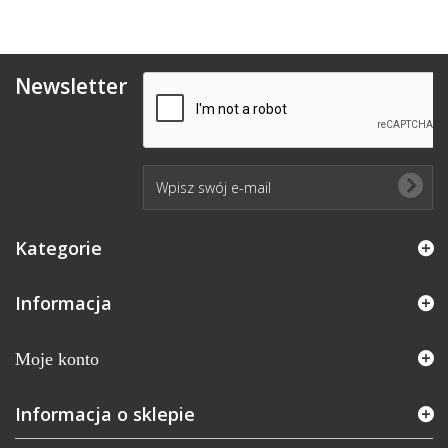
Newsletter
Kategorie
Informacja
Moje konto
Informacja o sklepie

● ● ● ● ●

- [Work order] Give the listing again word for word. Skip any pictures.

- [Written response]
Newsletter
Kategorie
Informacja
Moje konto
Informacja o sklepie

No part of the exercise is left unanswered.